No matter what you plant, you will have to deal with weeds. Every native plant on the landscape is attempting to produce their own seeds. That means the seed bank in your soil will sprout and grow within your summer plots. And that means you will need to control those unwanted plants. Remember, though, many of those plants we call weeds are the same ones deer have been eating long before anyone every thought about planting a food plot.

“Lots of native plants have very high protein levels and are excellent deer forage,” says MacGowan.

On the other hand, many aren’t. Grasses in particular can be troublesome. Johnson grass, orchard grass, foxtail millet and others can overtake a summer plot and rob the good plants of sunlight, moisture and nutrients. Lots of broadleafs can harm a food plot, too.

summer food plots

Certain plants do better than others in different soil types. Additionally, specific varieties can outperform others. A variety of beans, for instance, have been engineered in recent years for dry conditions.

A variety of herbicides can help control those unwanted plants. Selective herbicides like sethoxydim and clethodim kill grasses, but they won’t harm most broadleaf plants. Just remember that sorghum and corn are both grasses and may be killed if sprayed with a grass-specific herbicide.

Roundup Ready soybeans can be a good choice on sites with lots of troublesome weeds. Not only do genetically modified beans provide abundant high-quality forage, they withstand a shot of herbicide that will kill virtually every other plant.

Do They Help?

Even if you manage to knock back the weeds, it is important to have realistic expectations. If you plant summer plots with the goal of creating a herd brimming with heavy-antlered bucks, you might be disappointed.
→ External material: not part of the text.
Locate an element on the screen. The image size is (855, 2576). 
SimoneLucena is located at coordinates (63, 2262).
It is true that a diet of high-quality food can produce noticeably larger antlers, but that is most obvious in a controlled environment. Deer in fenced enclosures only eat what is put in front of them. Free-range deer are entirely different.

“They don’t just stand in the middle of a food plot and eat all day like a cow. They eat hundreds of different types of plants throughout the year and they typically eat a wide variety of plants in a single day,” says MacGowan. “Food plots make up only a fraction of their daily diet.”
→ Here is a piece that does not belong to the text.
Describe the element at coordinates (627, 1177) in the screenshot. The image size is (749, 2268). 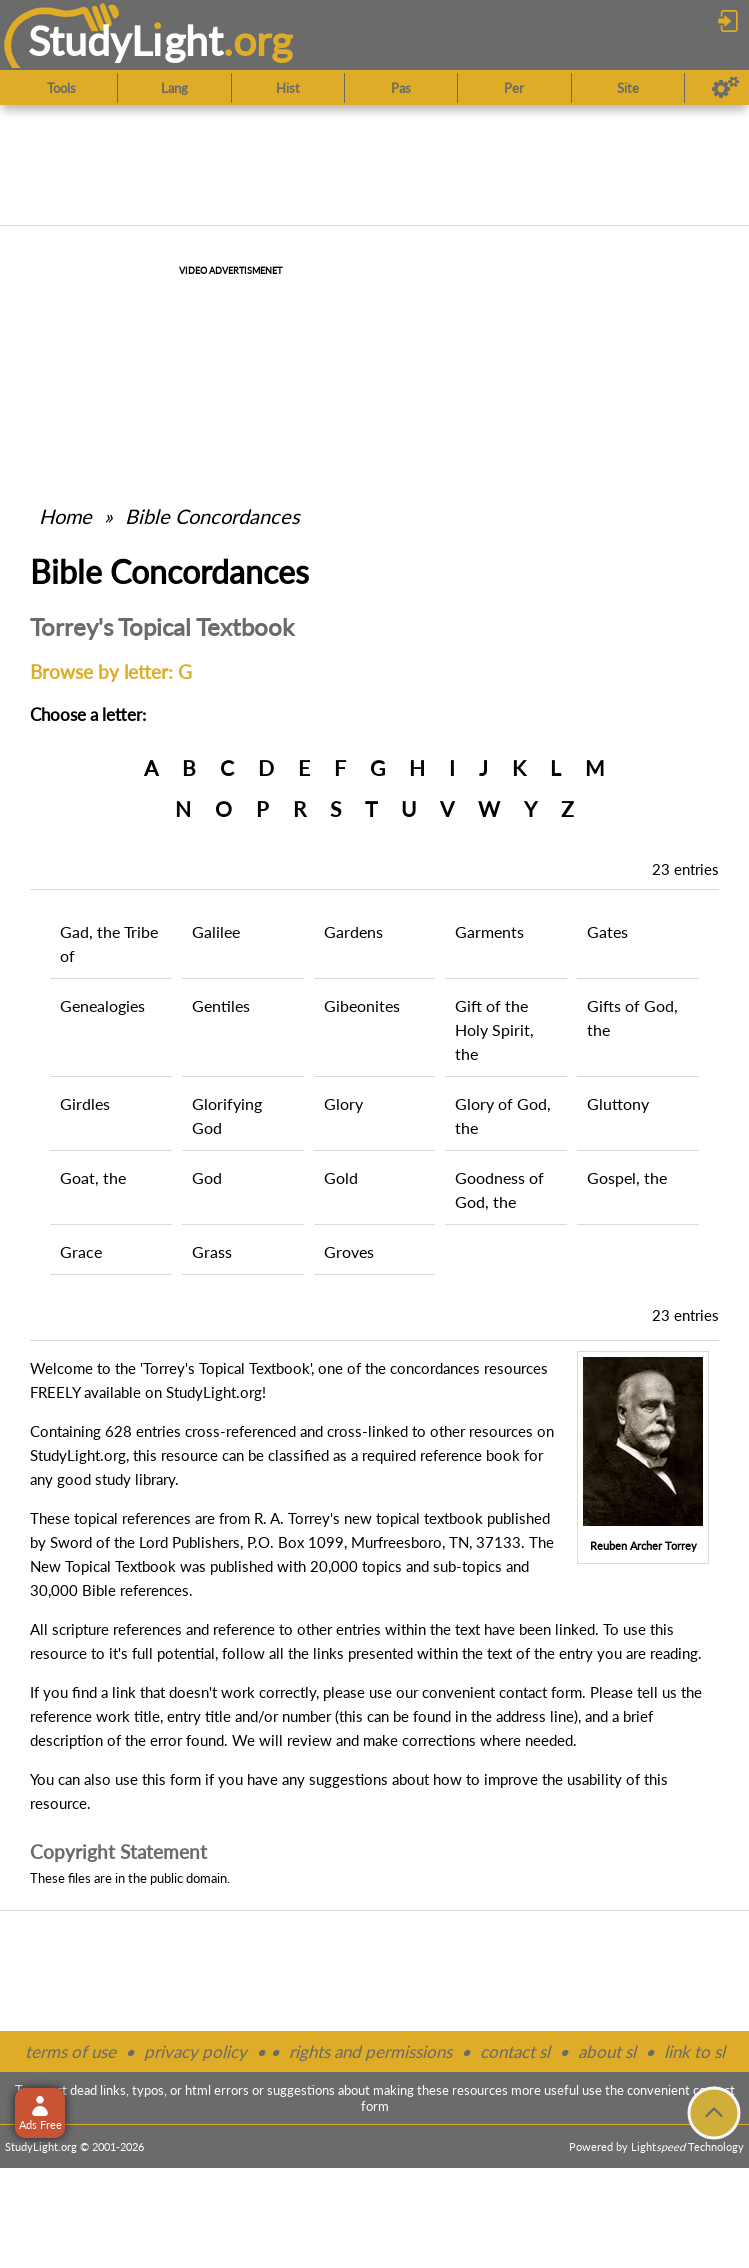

That’s why Demarais says you should also improve the rest of the habitat to provide as much native food as possible. Summer food plots only last so long.
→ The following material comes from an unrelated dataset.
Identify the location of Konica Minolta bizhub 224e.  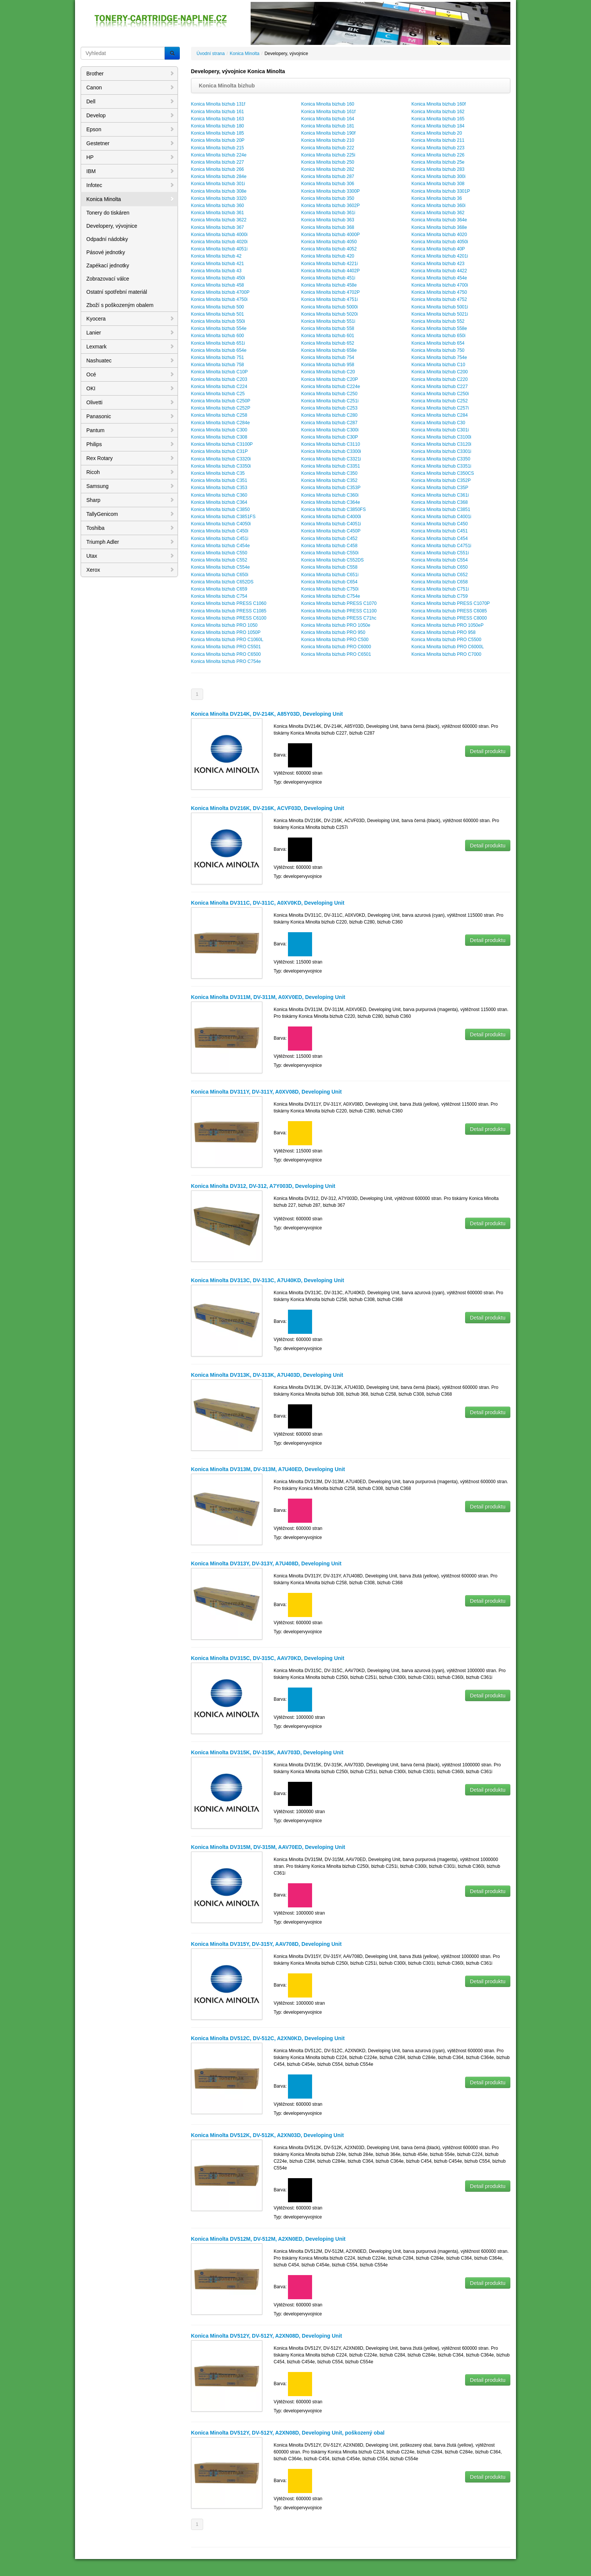
(219, 155).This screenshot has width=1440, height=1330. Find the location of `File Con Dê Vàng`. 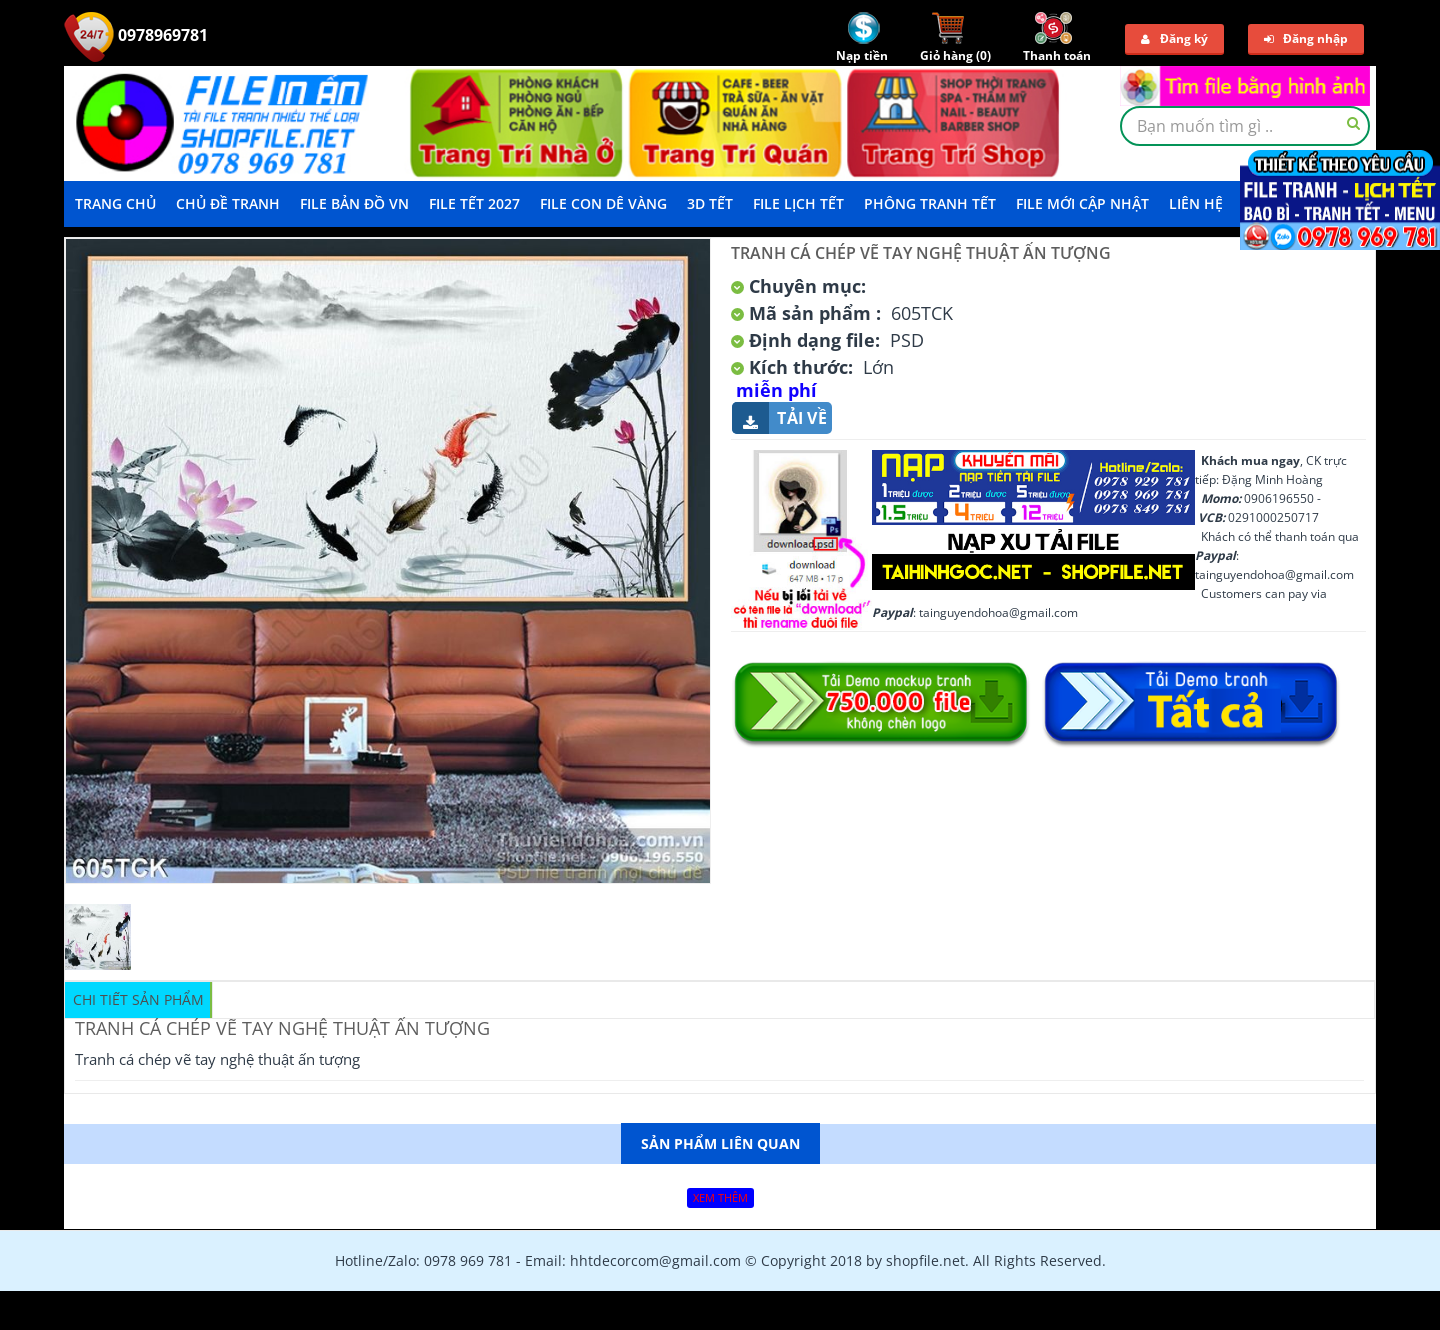

File Con Dê Vàng is located at coordinates (603, 203).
“A food plot will make a difference to the deer, but those differences may not be visible to you,” says Demarais. “If larger antlers are your primary goal, you should also incorporate other management activities.”

Of the three factors that influence antler size (nutrition, genetics and age), the simplest one to control is age. By passing up young bucks, you automatically increase antler size. Four-year-old bucks typically have larger antlers than two-year-olds.

And remember, every management activity takes time. Planting a summer plot probably won’t result in noticeably larger antlers that fall. In order to have an impact on the health of your deer herd, it can take several years of providing high-quality food along with suitable habitat. In other words, if you are going to plant summer nutrition plots, plan on adding them to your yearly management plan for the rest of your deer hunting life.